石仏、民家街並み、勧請縄、棚田景観、寺社、旧跡などが中心です。

交野市 私市(きさいち)墓地の弘安地蔵

2011年04月11日 | 石仏:大阪

私市と書いて「きさいち」何とも難読地名です。

かの日本書紀にも私部と表記されていて「きさいちべ」と読み、后(きさき)のために仕事をする人たちが住み着いた土地だそうで古代歴史を秘めた古い土地です。

国道168号線はそんな私市から奈良生駒谷を縫う様に走る地方国道で、沿線には秘められた歴史の宝庫でも有ります。

国道168号線で大阪側から奈良生駒方面に向かうと街並みが途絶えて生駒の山裾が近づく辺り、左手の大きな墓地が私市共同墓地。
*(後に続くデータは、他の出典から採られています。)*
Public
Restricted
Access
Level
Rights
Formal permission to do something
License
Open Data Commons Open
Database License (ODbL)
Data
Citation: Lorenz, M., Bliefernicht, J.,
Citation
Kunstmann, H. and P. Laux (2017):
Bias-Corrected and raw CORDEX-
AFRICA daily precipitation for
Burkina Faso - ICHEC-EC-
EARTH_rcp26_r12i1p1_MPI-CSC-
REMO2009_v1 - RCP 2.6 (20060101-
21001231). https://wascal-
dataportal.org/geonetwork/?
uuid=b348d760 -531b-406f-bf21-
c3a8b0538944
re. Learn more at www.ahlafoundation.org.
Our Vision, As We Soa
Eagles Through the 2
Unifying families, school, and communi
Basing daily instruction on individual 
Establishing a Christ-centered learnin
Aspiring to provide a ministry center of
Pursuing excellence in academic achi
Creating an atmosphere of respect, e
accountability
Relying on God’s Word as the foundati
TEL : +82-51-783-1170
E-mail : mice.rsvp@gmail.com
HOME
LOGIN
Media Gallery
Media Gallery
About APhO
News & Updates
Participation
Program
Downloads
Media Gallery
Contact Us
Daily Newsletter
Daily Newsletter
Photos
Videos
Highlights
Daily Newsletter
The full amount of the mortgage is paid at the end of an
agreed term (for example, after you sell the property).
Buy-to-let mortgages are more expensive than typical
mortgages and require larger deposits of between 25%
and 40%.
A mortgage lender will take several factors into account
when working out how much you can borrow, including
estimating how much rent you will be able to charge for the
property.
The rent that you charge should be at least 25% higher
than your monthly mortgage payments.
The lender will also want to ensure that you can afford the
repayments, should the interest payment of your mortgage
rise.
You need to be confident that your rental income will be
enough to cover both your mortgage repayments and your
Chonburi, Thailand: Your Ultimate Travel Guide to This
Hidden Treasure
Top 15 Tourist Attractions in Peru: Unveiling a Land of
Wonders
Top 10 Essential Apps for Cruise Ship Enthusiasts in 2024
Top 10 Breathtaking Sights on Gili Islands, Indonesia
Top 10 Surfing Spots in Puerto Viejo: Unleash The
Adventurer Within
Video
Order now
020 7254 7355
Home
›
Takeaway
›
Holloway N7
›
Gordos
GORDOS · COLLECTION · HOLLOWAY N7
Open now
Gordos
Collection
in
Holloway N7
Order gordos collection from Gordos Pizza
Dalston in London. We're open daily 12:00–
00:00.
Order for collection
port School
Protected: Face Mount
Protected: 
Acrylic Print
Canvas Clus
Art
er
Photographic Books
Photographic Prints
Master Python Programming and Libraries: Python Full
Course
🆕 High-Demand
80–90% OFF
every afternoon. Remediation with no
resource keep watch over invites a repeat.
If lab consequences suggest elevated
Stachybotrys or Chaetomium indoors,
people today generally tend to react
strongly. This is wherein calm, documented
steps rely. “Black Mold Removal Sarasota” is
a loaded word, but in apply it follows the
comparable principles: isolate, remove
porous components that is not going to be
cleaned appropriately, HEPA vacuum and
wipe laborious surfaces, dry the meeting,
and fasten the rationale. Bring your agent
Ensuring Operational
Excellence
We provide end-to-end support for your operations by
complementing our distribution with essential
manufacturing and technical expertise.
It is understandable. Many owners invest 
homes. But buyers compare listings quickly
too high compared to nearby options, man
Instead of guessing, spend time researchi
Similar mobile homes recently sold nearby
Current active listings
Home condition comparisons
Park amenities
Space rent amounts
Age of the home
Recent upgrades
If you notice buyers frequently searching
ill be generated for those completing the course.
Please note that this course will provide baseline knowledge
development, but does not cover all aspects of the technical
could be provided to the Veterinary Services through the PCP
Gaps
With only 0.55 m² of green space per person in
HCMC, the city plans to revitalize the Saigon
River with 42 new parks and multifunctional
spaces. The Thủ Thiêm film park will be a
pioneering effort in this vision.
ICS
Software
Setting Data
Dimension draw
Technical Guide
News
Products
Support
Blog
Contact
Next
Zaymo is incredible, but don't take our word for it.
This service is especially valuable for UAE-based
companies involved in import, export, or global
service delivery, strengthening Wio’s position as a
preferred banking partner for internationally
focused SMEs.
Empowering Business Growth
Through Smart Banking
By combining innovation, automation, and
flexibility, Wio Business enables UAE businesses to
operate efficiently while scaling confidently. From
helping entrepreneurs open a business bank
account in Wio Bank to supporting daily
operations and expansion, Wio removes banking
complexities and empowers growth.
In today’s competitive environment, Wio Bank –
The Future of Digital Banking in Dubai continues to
そんな私市墓地に大阪では在野に有って最古銘を持つ地蔵石仏が祀られていて、大阪府指定文化財・重要美術品に指定され、知る人ぞ知る存在となっています。

粗末なコンクリートブロックの祠に祀られ、弘安地蔵と名付けられた地蔵石仏は右手に錫杖を持たず、与願印を示し左手に宝珠をを持つ古式な地蔵立像です。

舟形光背の頂部は平に加工が施され笠石でも載せられて居たのだろうか??

蓮座上に立ち像高は約80cm厚肉彫りで刻み出されている。

かなりずんぐりな体躯は力強さが感じられ古様で光背左右には「弘安四年四月十五日立之」、「右ハ為二浄林浄雲一石作三郎」と銘が刻まれ鎌倉期の像立。

地元では「杖あずけ地蔵」と呼ばれ、一昔前までは人が亡くなると仏が生前使用していた杖、帽子、履物などをこの地蔵さんに預け、早く極楽に往生できるように願ったとか??

他にも古い小石仏がたくさんあって石仏好きの興味をそそる場所です。